§ YOUR OBJECTIVE
Produce a verbatim transcript of the entries below, excluding pictures.

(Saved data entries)
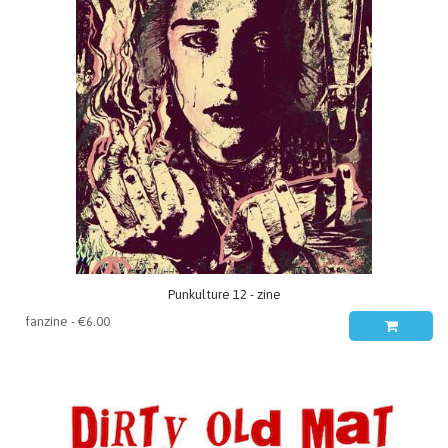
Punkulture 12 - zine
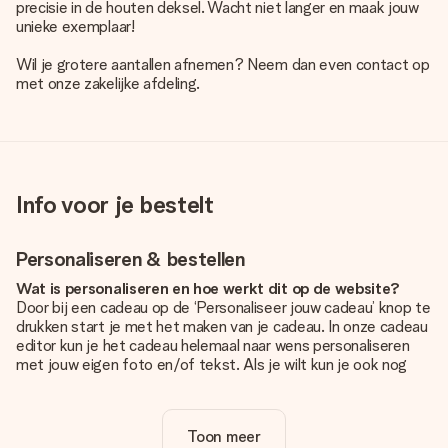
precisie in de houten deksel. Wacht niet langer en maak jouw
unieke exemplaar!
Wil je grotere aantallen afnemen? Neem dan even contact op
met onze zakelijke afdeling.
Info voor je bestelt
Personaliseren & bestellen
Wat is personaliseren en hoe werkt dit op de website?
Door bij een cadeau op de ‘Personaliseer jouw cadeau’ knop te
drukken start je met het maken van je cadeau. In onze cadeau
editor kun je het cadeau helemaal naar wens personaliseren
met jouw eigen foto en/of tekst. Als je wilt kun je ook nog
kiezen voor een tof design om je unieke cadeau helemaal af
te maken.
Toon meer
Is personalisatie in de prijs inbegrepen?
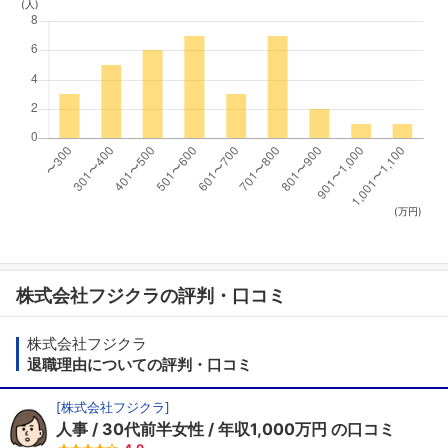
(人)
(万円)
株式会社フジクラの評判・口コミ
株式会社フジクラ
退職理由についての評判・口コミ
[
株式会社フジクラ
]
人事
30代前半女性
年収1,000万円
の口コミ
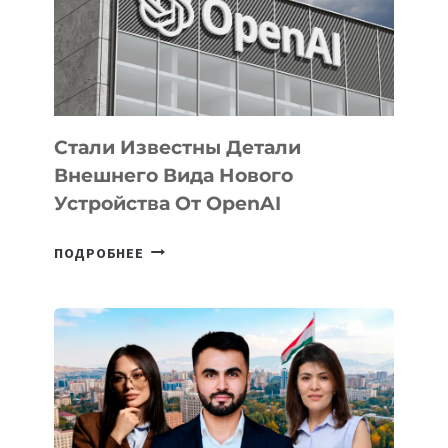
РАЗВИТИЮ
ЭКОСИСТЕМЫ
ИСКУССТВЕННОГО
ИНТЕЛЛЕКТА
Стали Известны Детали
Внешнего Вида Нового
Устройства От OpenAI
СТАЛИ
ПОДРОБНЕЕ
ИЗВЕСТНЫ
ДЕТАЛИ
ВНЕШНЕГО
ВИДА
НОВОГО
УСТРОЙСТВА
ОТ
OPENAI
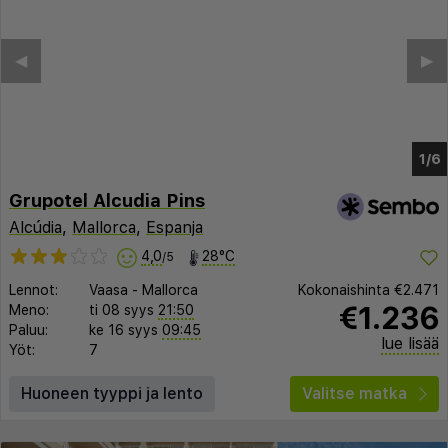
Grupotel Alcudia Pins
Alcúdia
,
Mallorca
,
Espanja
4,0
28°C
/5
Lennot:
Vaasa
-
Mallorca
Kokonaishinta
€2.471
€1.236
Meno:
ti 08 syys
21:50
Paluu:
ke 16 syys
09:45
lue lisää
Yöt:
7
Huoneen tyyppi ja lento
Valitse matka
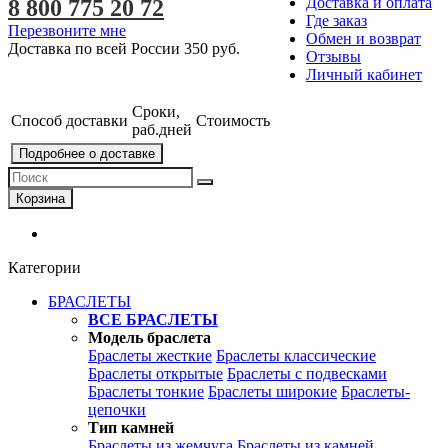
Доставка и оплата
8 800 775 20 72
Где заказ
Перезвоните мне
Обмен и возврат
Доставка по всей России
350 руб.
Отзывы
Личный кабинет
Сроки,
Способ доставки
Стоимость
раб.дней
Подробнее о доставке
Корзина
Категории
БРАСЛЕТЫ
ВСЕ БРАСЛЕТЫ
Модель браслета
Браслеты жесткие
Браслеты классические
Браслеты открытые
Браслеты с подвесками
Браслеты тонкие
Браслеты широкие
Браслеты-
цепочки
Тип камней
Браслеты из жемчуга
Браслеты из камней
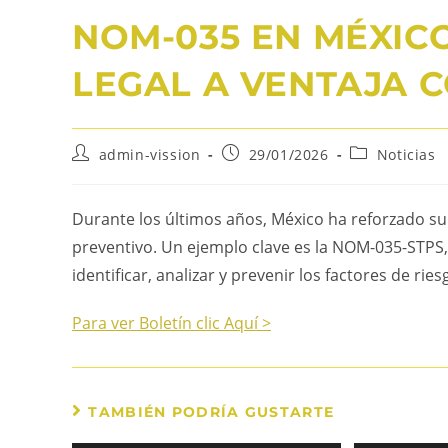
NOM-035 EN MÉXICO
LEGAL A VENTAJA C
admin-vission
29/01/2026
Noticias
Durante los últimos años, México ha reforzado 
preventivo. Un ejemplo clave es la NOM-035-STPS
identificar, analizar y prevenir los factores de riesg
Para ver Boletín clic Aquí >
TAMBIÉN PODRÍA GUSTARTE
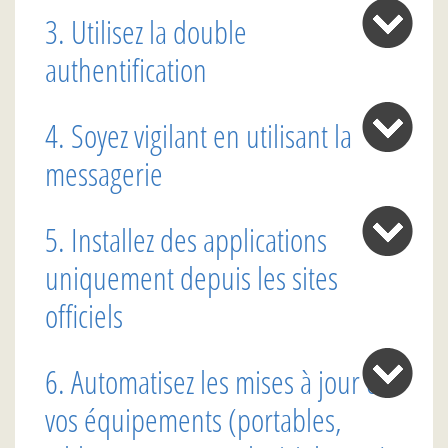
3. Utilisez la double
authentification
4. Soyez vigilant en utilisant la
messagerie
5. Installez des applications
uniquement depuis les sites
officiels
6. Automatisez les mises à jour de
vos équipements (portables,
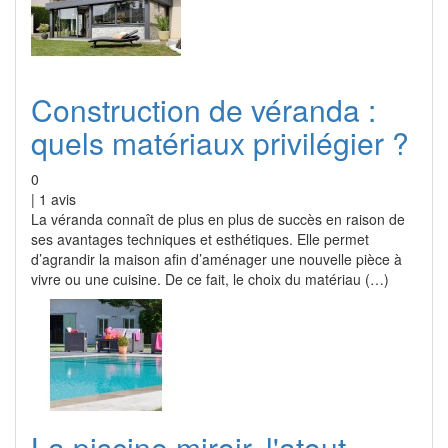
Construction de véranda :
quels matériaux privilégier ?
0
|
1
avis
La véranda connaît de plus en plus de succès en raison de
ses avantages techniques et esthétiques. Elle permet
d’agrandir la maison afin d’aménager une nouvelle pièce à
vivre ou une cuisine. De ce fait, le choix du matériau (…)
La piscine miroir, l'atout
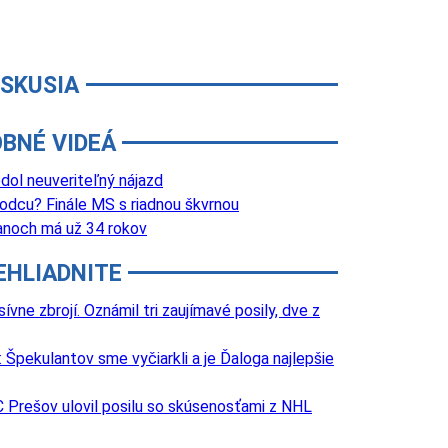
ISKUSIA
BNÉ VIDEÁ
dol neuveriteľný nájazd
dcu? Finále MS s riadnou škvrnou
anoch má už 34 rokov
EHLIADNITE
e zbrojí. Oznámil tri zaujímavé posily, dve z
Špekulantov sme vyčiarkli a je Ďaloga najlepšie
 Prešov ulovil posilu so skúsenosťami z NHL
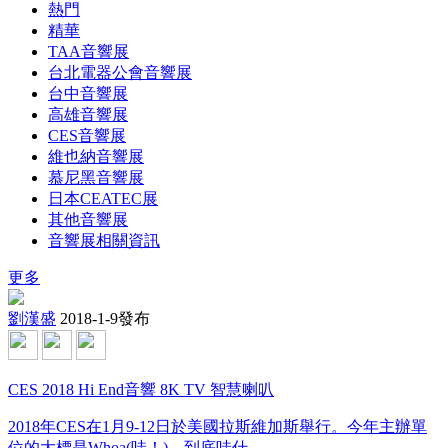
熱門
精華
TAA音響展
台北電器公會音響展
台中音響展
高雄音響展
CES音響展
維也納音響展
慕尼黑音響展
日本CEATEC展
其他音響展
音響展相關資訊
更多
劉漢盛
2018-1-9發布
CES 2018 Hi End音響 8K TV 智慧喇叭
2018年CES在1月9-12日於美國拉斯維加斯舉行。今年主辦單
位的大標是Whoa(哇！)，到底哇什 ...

§ RESPONSE TO THIS EXERCISE
Punkulture 12 - zine
precisie in de houten deksel. Wacht niet langer en maak jouw
unieke exemplaar!
Wil je grotere aantallen afnemen? Neem dan even contact op
met onze zakelijke afdeling.
Info voor je bestelt
Personaliseren & bestellen
Wat is personaliseren en hoe werkt dit op de website?
Door bij een cadeau op de ‘Personaliseer jouw cadeau’ knop te
drukken start je met het maken van je cadeau. In onze cadeau
editor kun je het cadeau helemaal naar wens personaliseren
met jouw eigen foto en/of tekst. Als je wilt kun je ook nog
kiezen voor een tof design om je unieke cadeau helemaal af
te maken.
Toon meer
Is personalisatie in de prijs inbegrepen?
(人)
(万円)
株式会社フジクラの評判・口コミ
株式会社フジクラ
退職理由についての評判・口コミ
[
株式会社フジクラ
]
人事
30代前半女性
年収1,000万円
の口コミ
РАЗВИТИЮ
ЭКОСИСТЕМЫ
ИСКУССТВЕННОГО
ИНТЕЛЛЕКТА
Стали Известны Детали
Внешнего Вида Нового
Устройства От OpenAI
СТАЛИ
ПОДРОБНЕЕ
ИЗВЕСТНЫ
ДЕТАЛИ
ВНЕШНЕГО
ВИДА
НОВОГО
УСТРОЙСТВА
ОТ
OPENAI
Grupotel Alcudia Pins
Alcúdia
,
Mallorca
,
Espanja
4,0
28°C
/5
Lennot:
Vaasa
-
Mallorca
Kokonaishinta
€2.471
€1.236
Meno:
ti 08 syys
21:50
Paluu:
ke 16 syys
09:45
lue lisää
Yöt:
7
Huoneen tyyppi ja lento
Valitse matka
Доставка и оплата
8 800 775 20 72
Где заказ
Перезвоните мне
Обмен и возврат
Доставка по всей России
350 руб.
Отзывы
Личный кабинет
Сроки,
Способ доставки
Стоимость
раб.дней
Подробнее о доставке
Корзина
Категории
БРАСЛЕТЫ
ВСЕ БРАСЛЕТЫ
Модель браслета
Браслеты жесткие
Браслеты классические
Браслеты открытые
Браслеты с подвесками
Браслеты тонкие
Браслеты широкие
Браслеты-
цепочки
Тип камней
Браслеты из жемчуга
Браслеты из камней
NOM-035 EN MÉXICO
LEGAL A VENTAJA C
admin-vission
29/01/2026
Noticias
Durante los últimos años, México ha reforzado 
preventivo. Un ejemplo clave es la NOM-035-STPS
identificar, analizar y prevenir los factores de riesg
Para ver Boletín clic Aquí >
TAMBIÉN PODRÍA GUSTARTE
3. Utilisez la double
authentification
4. Soyez vigilant en utilisant la
messagerie
5. Installez des applications
uniquement depuis les sites
officiels
6. Automatisez les mises à jour de
vos équipements (portables,
Construction de véranda :
quels matériaux privilégier ?
0
|
1
avis
La véranda connaît de plus en plus de succès en raison de
ses avantages techniques et esthétiques. Elle permet
d’agrandir la maison afin d’aménager une nouvelle pièce à
vivre ou une cuisine. De ce fait, le choix du matériau (…)
La piscine miroir, l'atout
ISKUSIA
BNÉ VIDEÁ
dol neuveriteľný nájazd
dcu? Finále MS s riadnou škvrnou
anoch má už 34 rokov
EHLIADNITE
e zbrojí. Oznámil tri zaujímavé posily, dve z
Špekulantov sme vyčiarkli a je Ďaloga najlepšie
 Prešov ulovil posilu so skúsenosťami z NHL
熱門
精華
TAA音響展
台北電器公會音響展
台中音響展
高雄音響展
CES音響展
維也納音響展
慕尼黑音響展
日本CEATEC展
其他音響展
音響展相關資訊
更多
劉漢盛
2018-1-9發布
CES 2018 Hi End音響 8K TV 智慧喇叭
2018年CES在1月9-12日於美國拉斯維加斯舉行。今年主辦單
位的大標是Whoa(哇！)，到底哇什 ...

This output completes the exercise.